South Australian Premier Jay Weatherill says the federal government should provide at least $375 million to help his state and Victoria respond to the loss of car maker Holden.
The premier’s demand comes after he declared the original offer of $60 million from the federal government, as part of a state-federal package of $100 million, inadequate.
That package included a suggested $8 million from SA, $12 million from Victoria and $20 million from Holden.
But Mr Weatherill says his government is willing to provide at least $50 million and, on that basis, the federal government should be providing about $375 million.
He says the support should come from the money the government saved by slashing assistance to the auto sector.
“We’re not having them making a profit from the closure of Holden,” Mr Weatherill said.
“We want them to quarantine that money and use that for South Australia and Victoria to take the necessary steps to transform their economies.”
The premier hosted two meetings on Monday with industry leaders and major employers in SA, including BHP Billiton and Santos, to brainstorm ideas to overcome the loss of Holden’s car-making operations by the end of 2017.

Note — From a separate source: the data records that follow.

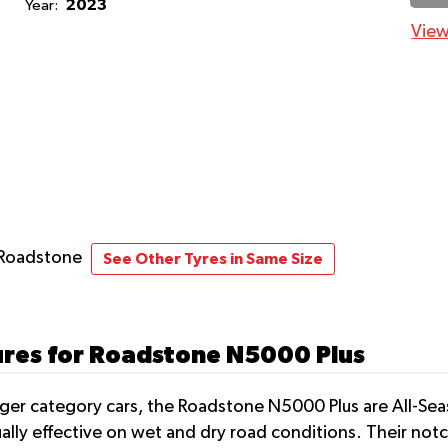
2023
Year:
View
 Roadstone
See Other Tyres in Same Size
ures for Roadstone N5000 Plus
nger category cars, the Roadstone N5000 Plus are All-Sea
ually effective on wet and dry road conditions. Their no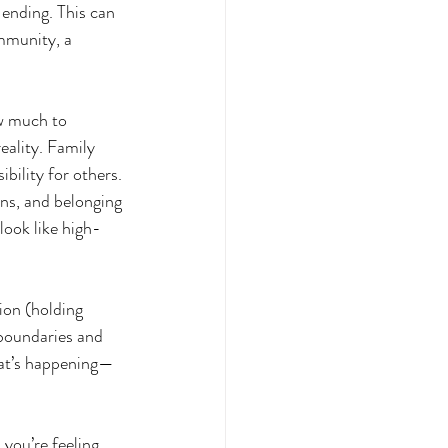
ending. This can 
mmunity, a 
w much to 
ality. Family 
ibility for others.
s, and belonging 
ook like high-
ion (holding 
 boundaries and 
hat’s happening—
ou’re feeling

Mr Weatherill says the loss of Holden is a major challenge for the state, but one it can overcome by helping other companies and industries accelerate their plans for growth.
He says the government will consider providing financial support and assistance with access to credit amid fears the crisis over the loss of Holden may lead to banks refusing to lend to local companies.
“Unless we grasp this as an opportunity and spread confidence about the South Australian economy, we could find us in a scenario where banks choose to stop lending to South Australian businesses,” the premier said.